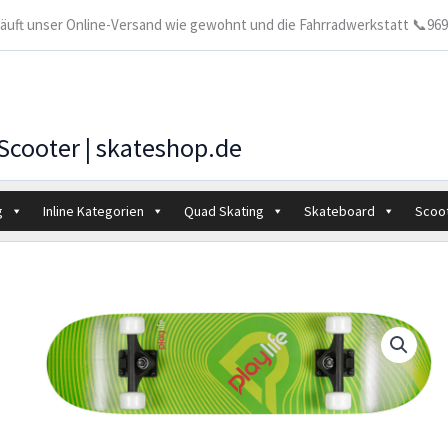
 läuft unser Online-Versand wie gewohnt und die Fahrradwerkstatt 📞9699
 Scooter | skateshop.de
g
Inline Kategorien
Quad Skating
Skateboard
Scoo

****************************************

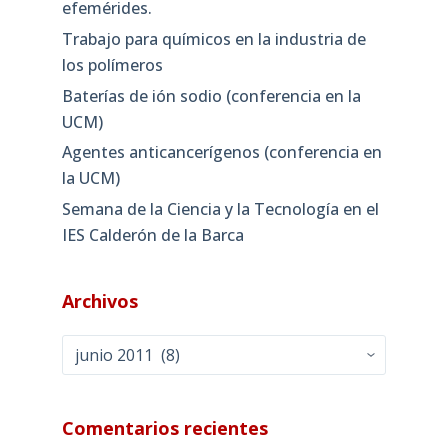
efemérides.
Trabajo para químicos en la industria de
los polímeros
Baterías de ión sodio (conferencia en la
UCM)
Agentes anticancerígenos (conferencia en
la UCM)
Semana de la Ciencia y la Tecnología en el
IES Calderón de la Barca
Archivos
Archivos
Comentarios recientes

****************************************

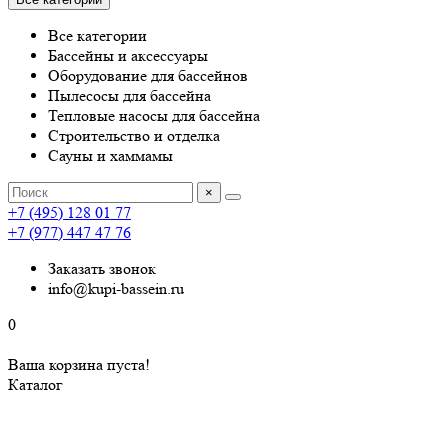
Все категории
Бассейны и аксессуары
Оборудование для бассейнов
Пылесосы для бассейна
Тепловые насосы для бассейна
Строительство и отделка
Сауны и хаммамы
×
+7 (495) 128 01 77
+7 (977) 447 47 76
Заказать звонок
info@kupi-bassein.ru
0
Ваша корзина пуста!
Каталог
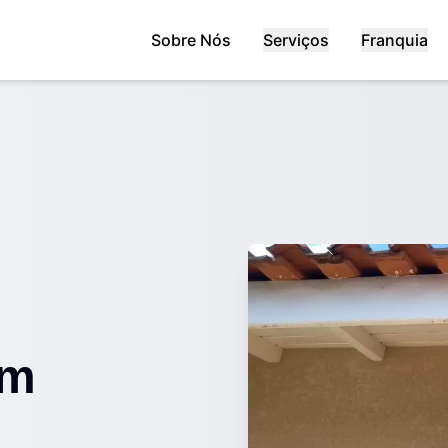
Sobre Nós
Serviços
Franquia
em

****************************************

> [EXERCISE BRIEF] Copy every line of the listing that contains the word "conferencia".

> [REPLY TO THE EXERCISE]
Baterías de ión sodio (conferencia en la
Agentes anticancerígenos (conferencia en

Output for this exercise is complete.